The majority of serious Catholics are familiar with Vatican I's criteria for recognizing ex cathedra pronouncments; but what about the Council's further teaching that Catholics are bound to believe "all those things" taught through the Church's "ordinary and universal magisterium," since they, too, are proposed infallibly (De Filius, 3)? When is the pope exercising his "ordinary magisterium," and what level of authority is attached to it? Many of today's arguments are heightened by disputes regarding what level of authority must be accorded to various papal and ecclesial statements.
In Teaching with Authority: How to Cut Through Doctrinal Confusion and Understand What the Church Really Says, Jimmy Akin goes to great lengths to bring clarity to these murky waters. I have other books on this topic (H.G. Hughes' What Catholics are Free to Believe or Not, Sullivan's Creative Fidelity, and Gaillardetz's By What Authority?), but I did not find any to be as helpful as Akin's. At 400 pages, his book is double, if not triple, the size of other treatments. (This shouldn't come as a surprise to those familiar with his work at Catholic Answers.)
My overall impressions: I finished the book with the almost paradoxical sense that (1) Catholic faith and morals are exactly what I have always understood them to be; and (2) I need to devote a great deal of time and research to ascertain what exactly has been taught infallibly and what has not.
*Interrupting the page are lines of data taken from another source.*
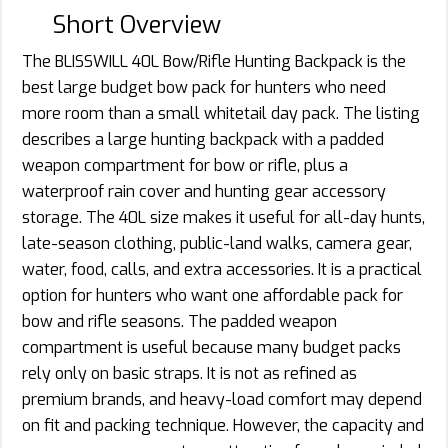
Short Overview
The BLISSWILL 40L Bow/Rifle Hunting Backpack is the
best large budget bow pack for hunters who need
more room than a small whitetail day pack. The listing
describes a large hunting backpack with a padded
weapon compartment for bow or rifle, plus a
waterproof rain cover and hunting gear accessory
storage. The 40L size makes it useful for all-day hunts,
late-season clothing, public-land walks, camera gear,
water, food, calls, and extra accessories. It is a practical
option for hunters who want one affordable pack for
bow and rifle seasons. The padded weapon
compartment is useful because many budget packs
rely only on basic straps. It is not as refined as
premium brands, and heavy-load comfort may depend
on fit and packing technique. However, the capacity and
Jimmy Akin is careful in coming to conclusions. As much as we, the faithful, may wish the Church's pronouncements on a given matter to be more definitive, Akin has the integrity to refuse to go beyond what has been definitively stated.
Teaching with Authority is divided into four sections: (I) The Church as Teacher; (II) Where Church Teaching is Found; (III) Understanding Church Teaching; and (IV) How Doctrine Can Develop - and How It Can't. The first section lays the theological foundation for the Church's teaching magisterium, showing how Christ made it intrinsic to her very nature and the various ways it is expressed through the bishops' individual teaching ministries, bishops conferences, ecumenical councils, and the papacy. It is informative, and I came away with a better knowledge of the Roman Curia.The second section begins with Scripture and Tradition as sources of divine revelation, before turning to the various documents in which the Church offers instruction to the faithful. A few examples of the type of information you'll find:
- The only time documents written by national bishops' conferences "constitute authentic magisterium" is when they are doctrinal in nature and either (a) unanimously approved by the full body of bishops, or (b) approved by 2/3 of the bishops and granted the recognitio of the Holy See.
- At Vatican II, the "constitutions are the most authoritative documents, and the dogmatic constitutions - Dei Verbum (on revelation) and Lumen Gentium (on the Church) - are the most authoritative of all" (p.110-11).
- The names and nature of papal documents have changed over time and are not always consistent.
- Apostolic constitutions are considered the most authoritative papal documents (examples: Ineffablis Deus infallibly defining the Immaculate Conception and Muntificientissimus Deus, defining the Assumption of Mary).
- Pope have used papal encyclicals to reaffirm infallible teachings but no propose new ones.
- Curial documents, even those issued by the Congregation for the Doctrine of the Faith, must carry express papal approval to be considered acts of the Magisterium.
- Simply because a teaching is included in the Catechism of the Catholic Church (1997), does not mean it is infallible. As Cardinal Ratzinger noted, the Catechism's teachings "receive no other weight than that which they already possess," meaning that one must look at earlier and later documents of the Magisterium to determine a teachings level of authority.
Akin's third and fourth sections, which constitute the majority of the book, were of greatest interest to me. Akin goes into great depth, exploring the skills needed to correctly interpret magisterial documents: checking the original Latin, a knowledge of technical vocabulary and what it meant in a given century versus today, the need to respect intentional ambiguity in Church teaching and not going further in drawing conclusions than an author intends, etc. They are much-needed reminders for the armchair theologian. He also unpacks the technical meanings of "heresy" and "schism," showing how they are frequently misused. theologian.
Chapter 12, "The Spectrum of Authority,"and its analysis of Cardinals Ratinger and Bertone's CDF document, Doctrinal Commentary on the Concluding Formula of the Professio fidei, clarified the three levels of authority attached to Church teaching better than anything else I have read. Akin spells out what the Church means by "theological" (or "divine and catholic faith"), "firm and definitive assent," and "religious submission of the mind and will" and the distinctions between them.
Akin's Teaching with Authority is not an "easy" read. He is a gifted communicator, and he writes very clearly; but this is a complicated topic. For anyone, however, who wants to enter into this crucial area of study; I have not seen a more thorough or even-handed introduction to the topic. I call it an introduction, though, since I can't imagine a reader finishing the book without coming to the humbling realization that, however much he has already studied the Faith, a lifetime of work still lies before him.